ARM Holdings plc has produced a 64-bit test chip and board to help engineers develop drivers, graphics, GPU-compute and secure applications for Android-based systems. At the same time Linaro, the not-for-profit engineering organization that serves the ARM ecosystem, has announced it has ported Google's Android Open Source Project (AOSP) to the 64-bit ARMv8-A instruction set architecture.
The Linaro ASOP has been tested on the "Juno" 64-bit development platform from ARM as well as on so-called fast models of ARM processor cores.
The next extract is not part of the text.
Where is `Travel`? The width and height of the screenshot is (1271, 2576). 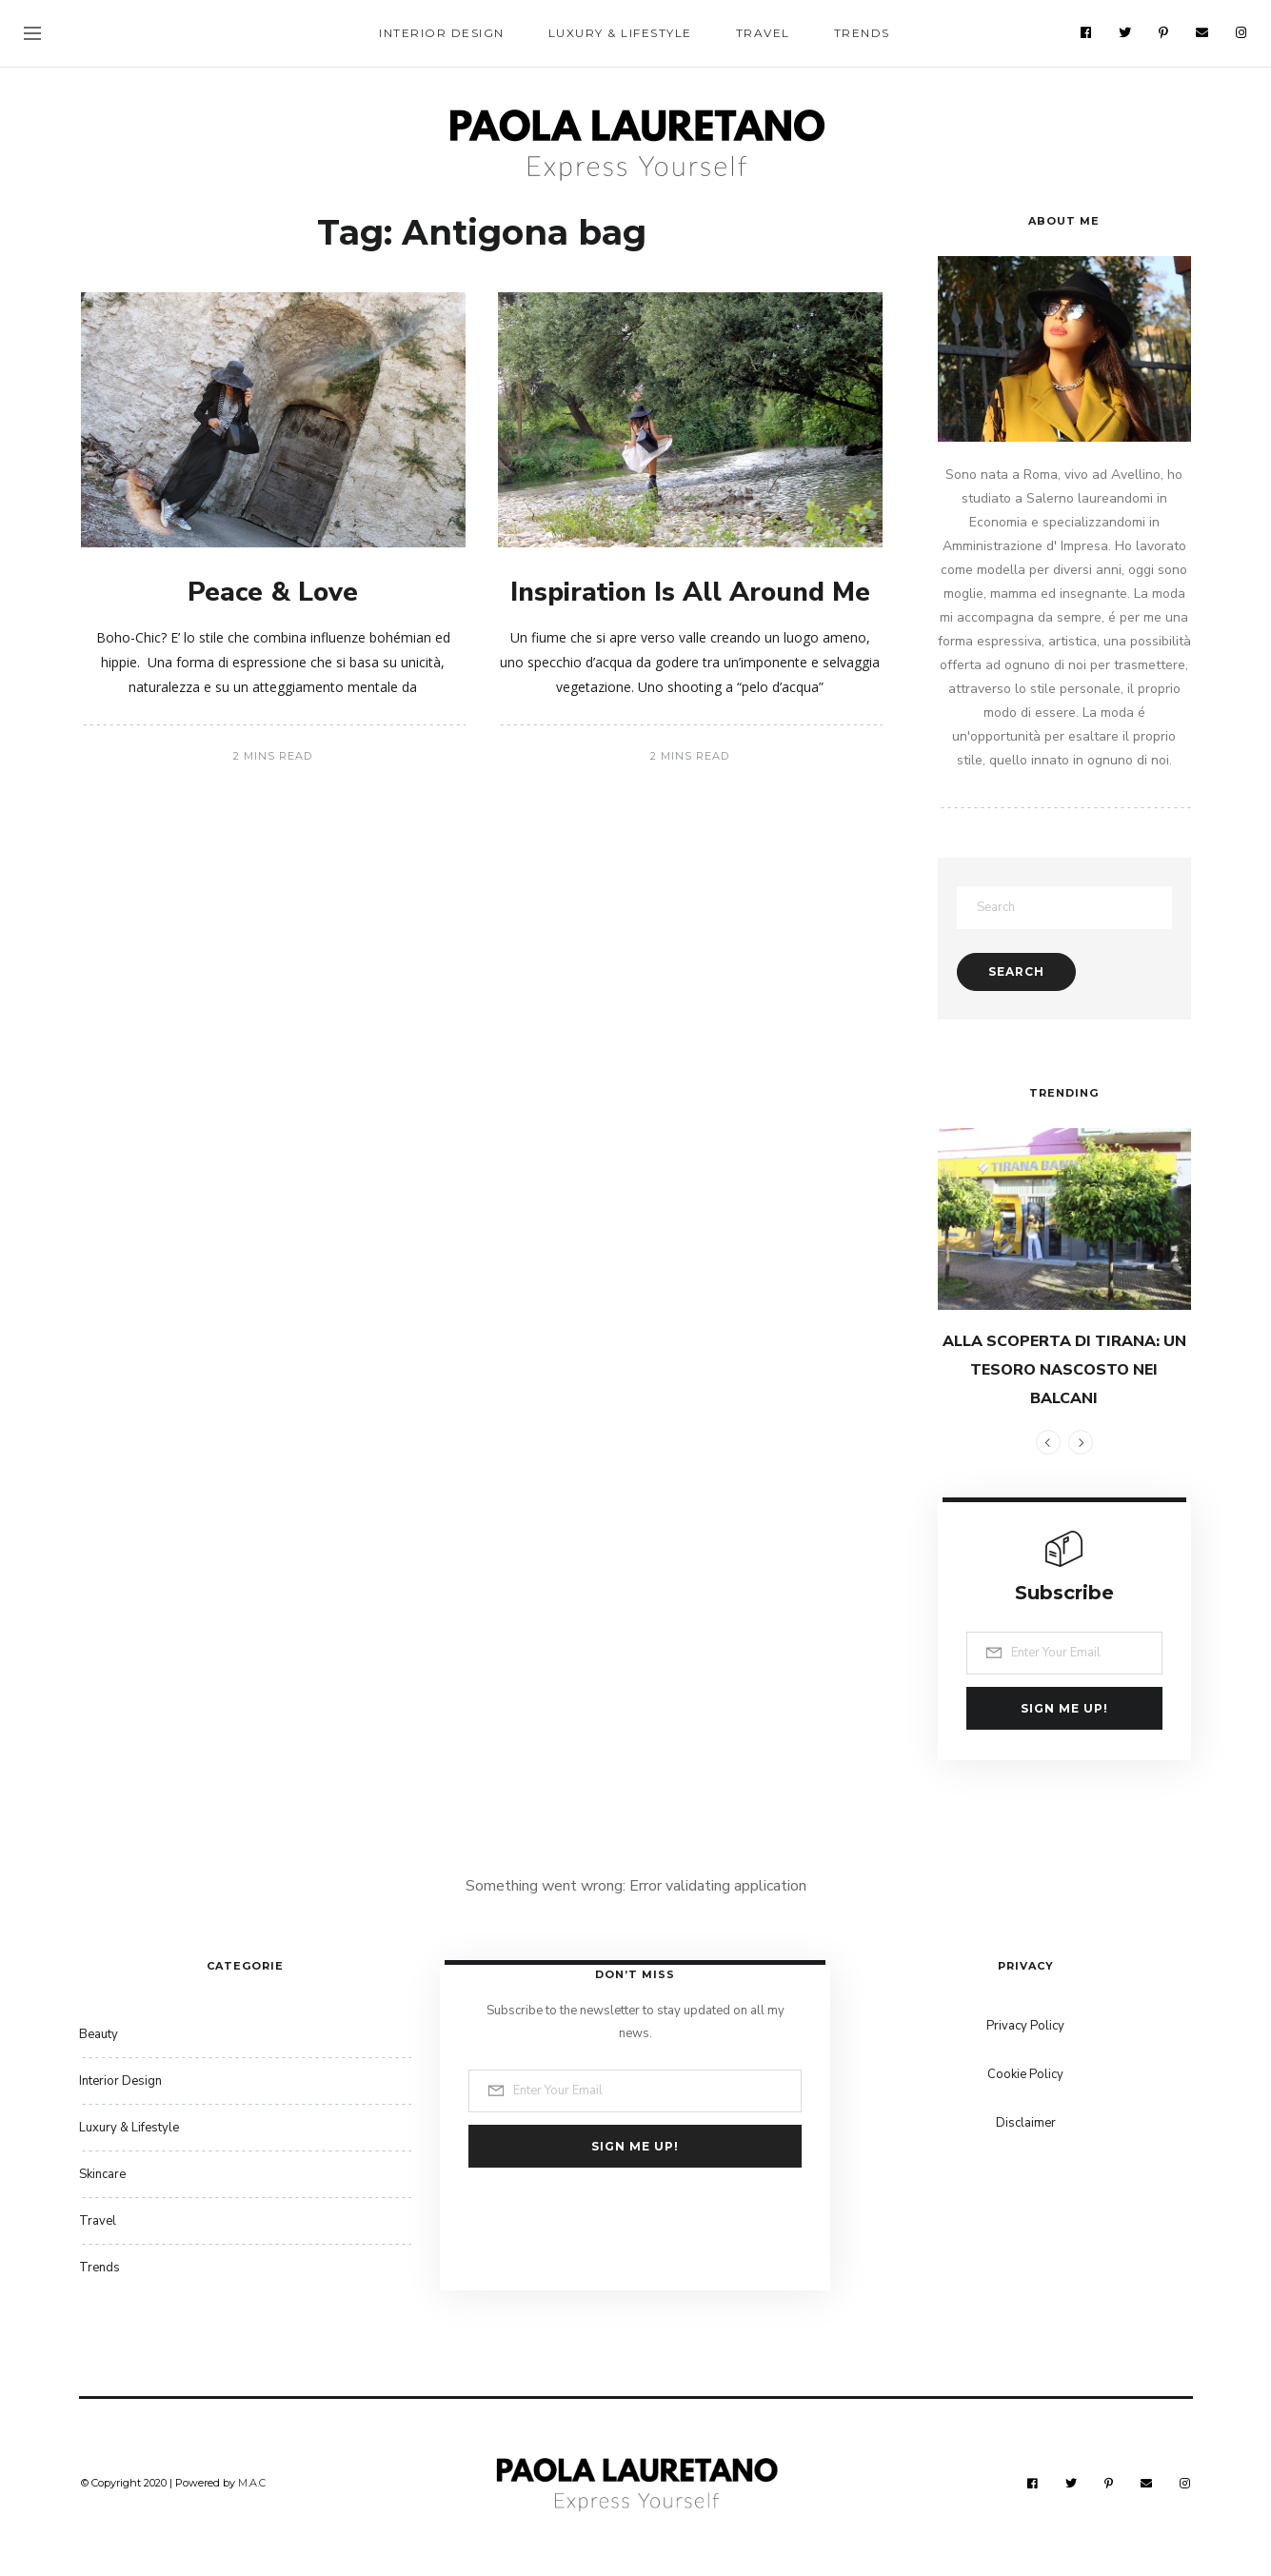 Travel is located at coordinates (763, 33).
Juno 64-bit development board
The Android L revision – to follow on from v4.4 known as KitKat – is going to be the first one to support 64-bit operations, according to Vincent Konstanje, vice president of systems and software marketing at ARM. Up until now the main hardware platform for Android is the 32-bit ARMv7 architecture ARMv8-A supports 32- and 64-bit operations.
Prior to the introduction of the Juno development board ARM developers could only make use of hardware-based emulators or fast software models to run their own software.
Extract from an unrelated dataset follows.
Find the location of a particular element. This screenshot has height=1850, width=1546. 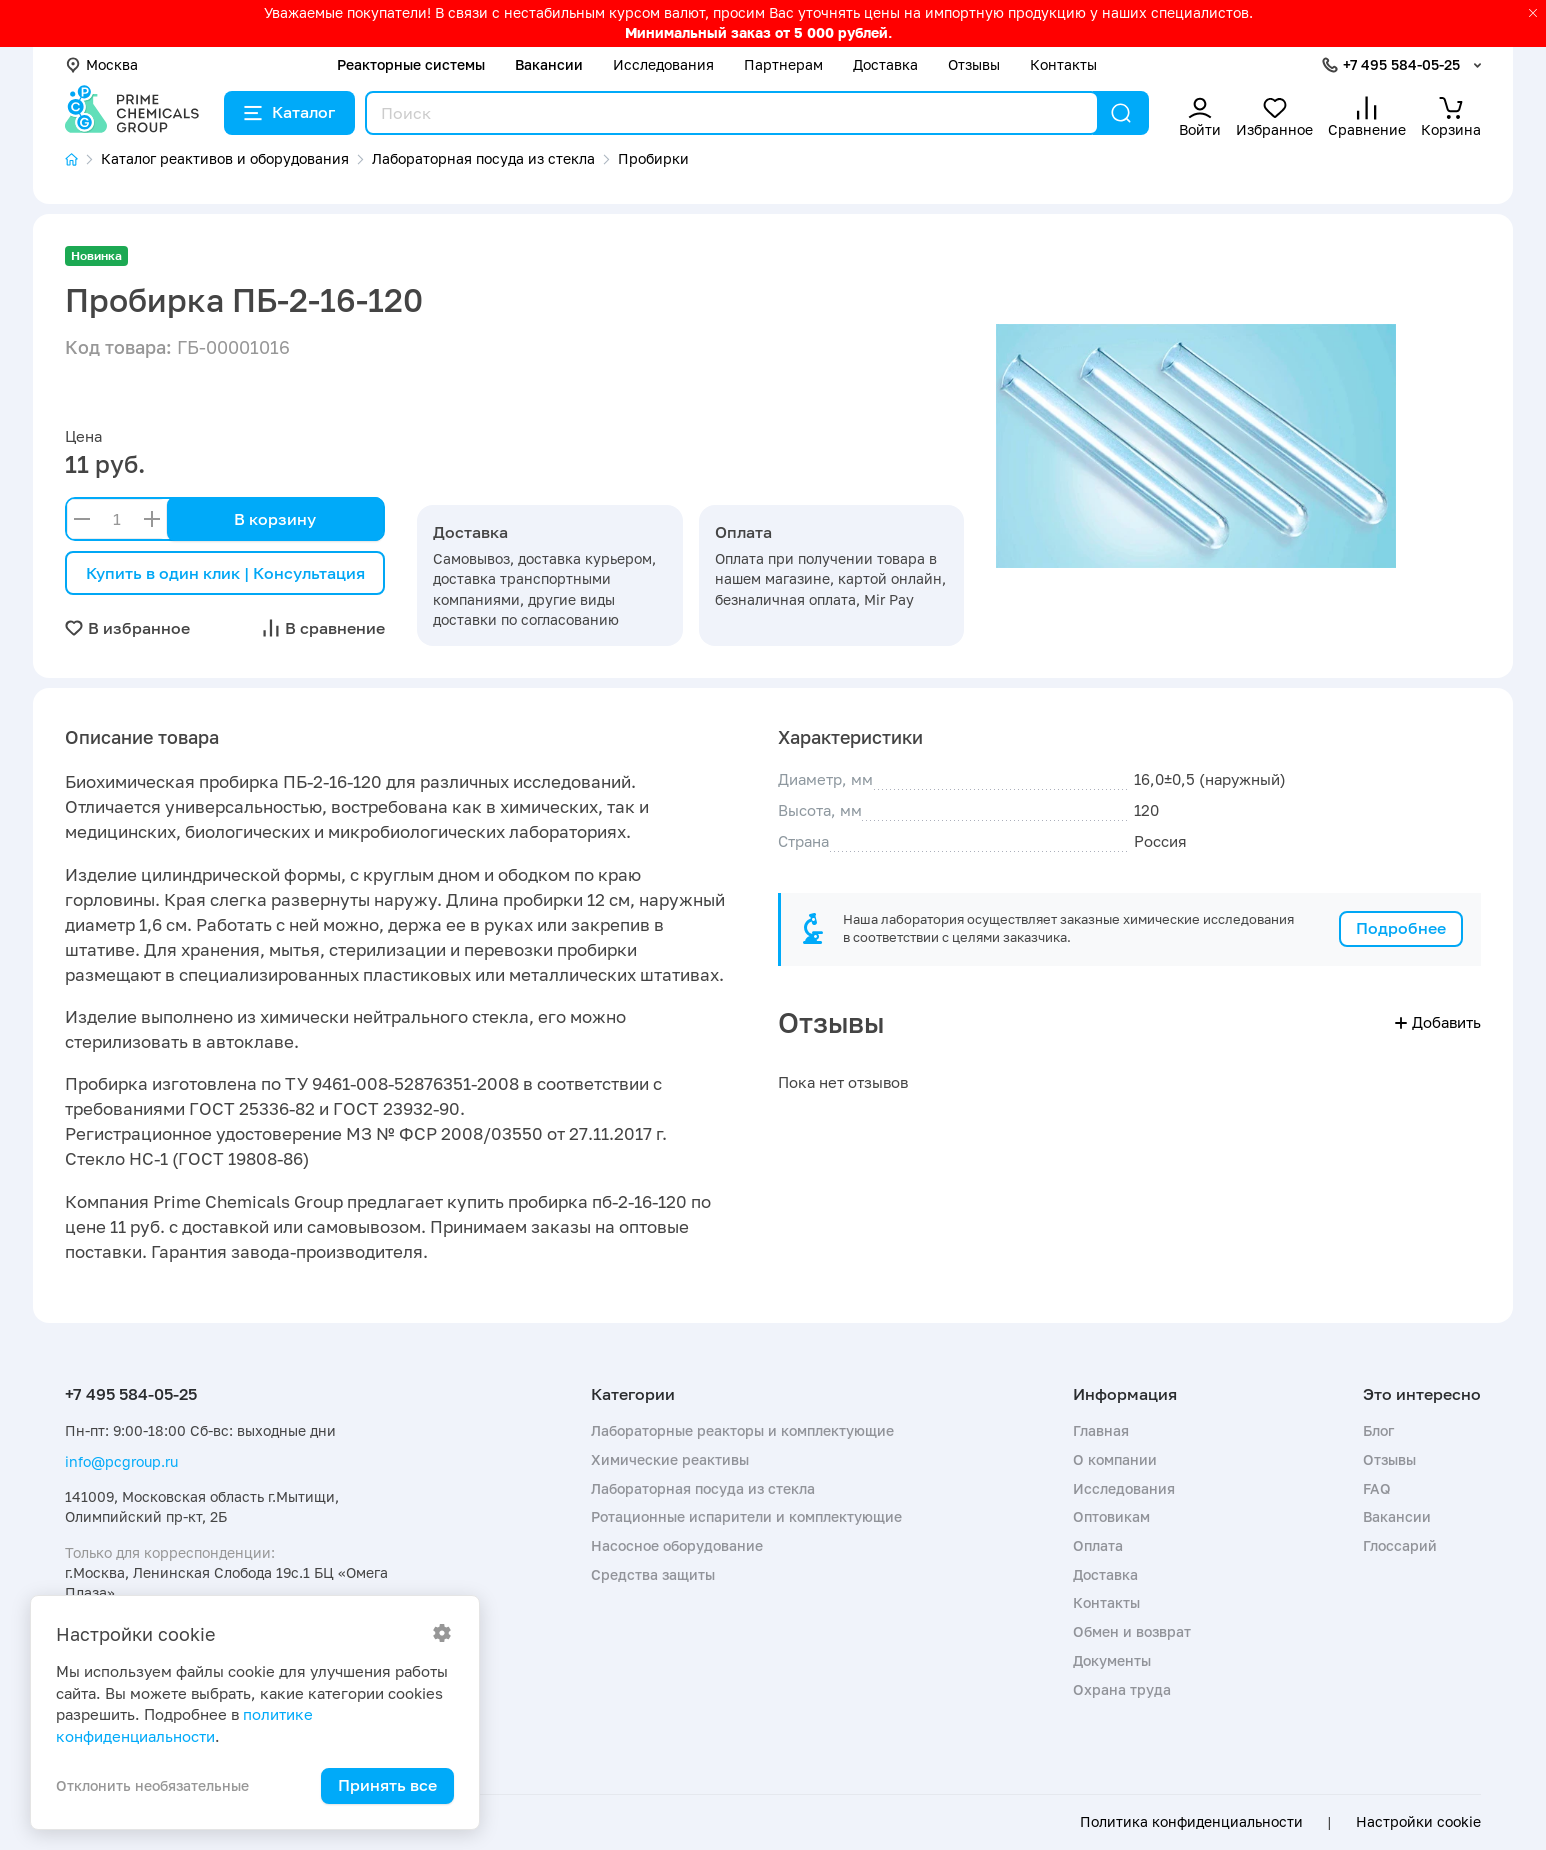 Насосное оборудование is located at coordinates (677, 1545).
The Juno-AOSP combination is intended to be a support for people writing software and middleware for mobile equipment rather than developers of server software. The final version of the Juno board will not have PCIe connectors, Konstanje said.
The ARMv8-A hardware development platform is based on the Juno test chip which includes a quad-core Cortex-A53 CPU, a dual-core Cortex-A57 CPU in a big-little configuration and a quad-core Mali-T624 GPU. ARM's Konstanje said that the Juno SoC provides an FPGA extension to support the creation and testing of hardware IP as part of SoC development. The board includes 8Gbytes of DDR3 memory with a bandwidth to the processor of 12.8-Gbytes per second.
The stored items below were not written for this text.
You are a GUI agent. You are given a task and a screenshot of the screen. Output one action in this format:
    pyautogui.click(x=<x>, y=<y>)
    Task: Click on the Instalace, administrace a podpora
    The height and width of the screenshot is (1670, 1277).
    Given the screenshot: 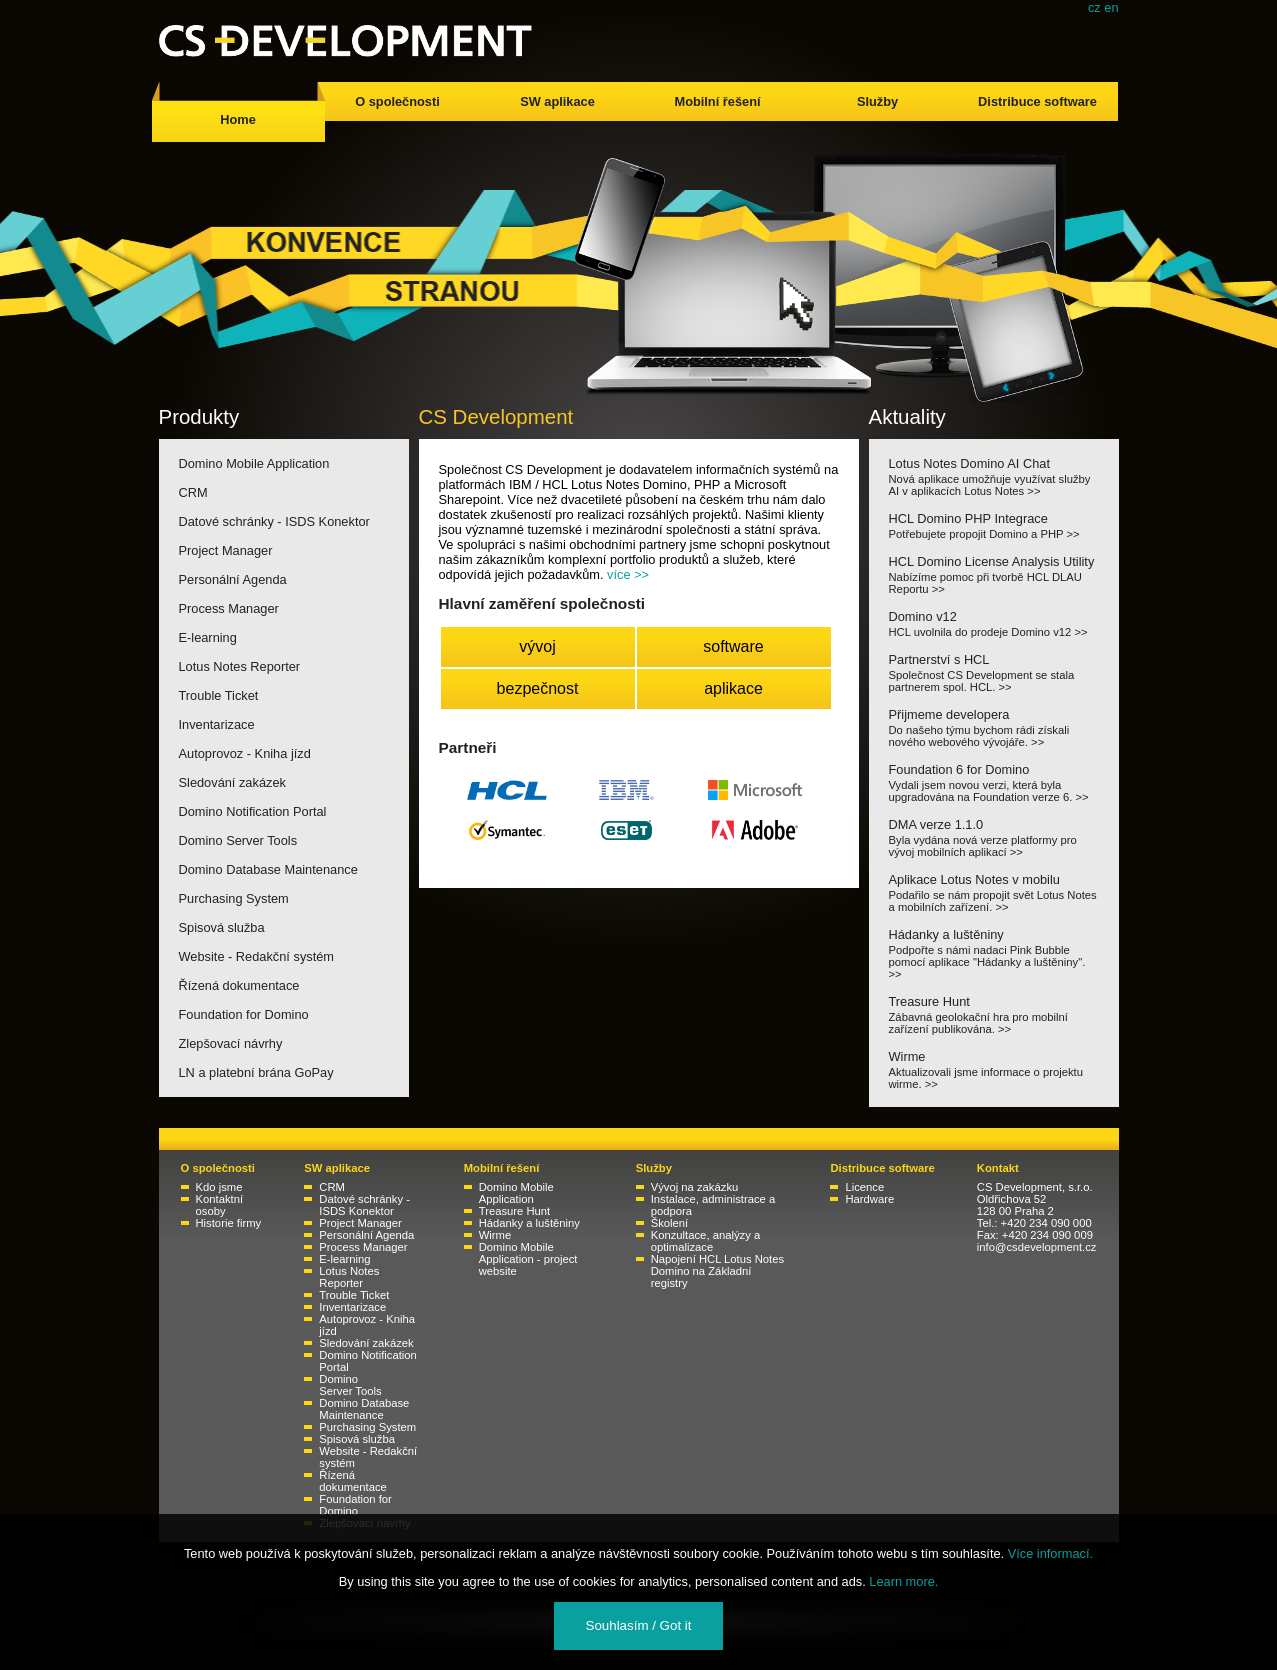 What is the action you would take?
    pyautogui.click(x=713, y=1205)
Block diagram of Juno 64-bit ARM SoC
ARM did not provide performance figures for the Juno test chip or indicate what process it has been implemented in. Konstanje said it doesn't matter if the performance is not that high as the board is intended only for development.
The board measures about 25cm by 25cm and comes loaded with connectors for USB connections and keyboards and for such things as an FPGA daughter board.
While the AOSP port is available for download for free, there is a price on the Juno development board. However, the price is not for public discussion Konstanje said. "It is priced similarly to previous ARM hardware," he added.